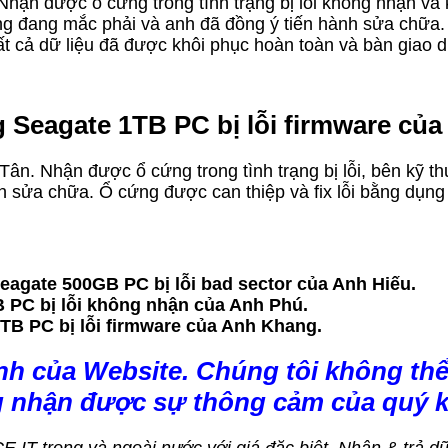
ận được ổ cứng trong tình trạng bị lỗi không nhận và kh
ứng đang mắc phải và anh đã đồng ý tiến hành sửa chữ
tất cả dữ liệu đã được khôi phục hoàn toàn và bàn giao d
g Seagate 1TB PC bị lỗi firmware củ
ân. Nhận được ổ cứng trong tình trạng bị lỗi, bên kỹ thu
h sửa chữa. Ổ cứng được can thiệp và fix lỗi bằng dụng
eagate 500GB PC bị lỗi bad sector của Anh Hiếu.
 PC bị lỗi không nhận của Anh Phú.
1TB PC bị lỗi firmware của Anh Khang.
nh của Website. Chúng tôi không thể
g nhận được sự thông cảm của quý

• • • •

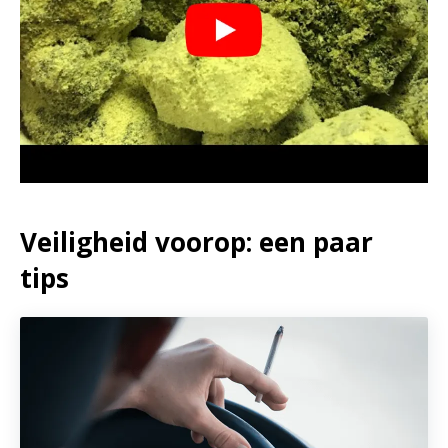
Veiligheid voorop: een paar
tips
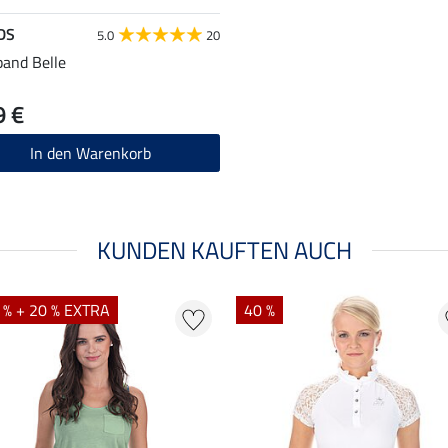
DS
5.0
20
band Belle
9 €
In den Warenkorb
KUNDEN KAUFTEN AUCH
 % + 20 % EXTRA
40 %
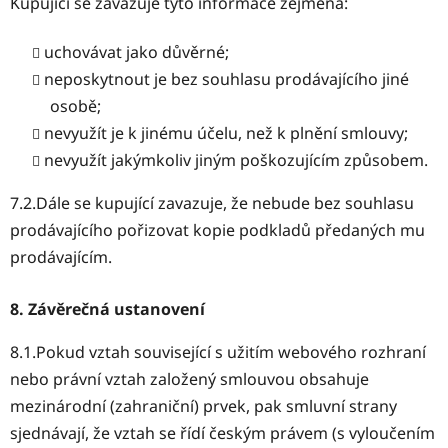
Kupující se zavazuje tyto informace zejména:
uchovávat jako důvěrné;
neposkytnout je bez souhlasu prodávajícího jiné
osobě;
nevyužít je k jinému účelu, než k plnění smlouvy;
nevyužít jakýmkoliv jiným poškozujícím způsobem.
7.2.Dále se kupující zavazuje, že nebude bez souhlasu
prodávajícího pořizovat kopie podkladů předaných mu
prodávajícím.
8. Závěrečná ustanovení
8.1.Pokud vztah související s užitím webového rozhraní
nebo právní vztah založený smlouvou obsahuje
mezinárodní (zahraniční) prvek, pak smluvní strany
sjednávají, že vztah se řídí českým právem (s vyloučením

• • • •

▶ [PROBLEM DESCRIPTION] From the listing above, copy all lines holding the word "vztah".

▶ [WRITTEN REPLY]
8.1.Pokud vztah související s užitím webového rozhraní
nebo právní vztah založený smlouvou obsahuje
sjednávají, že vztah se řídí českým právem (s vyloučením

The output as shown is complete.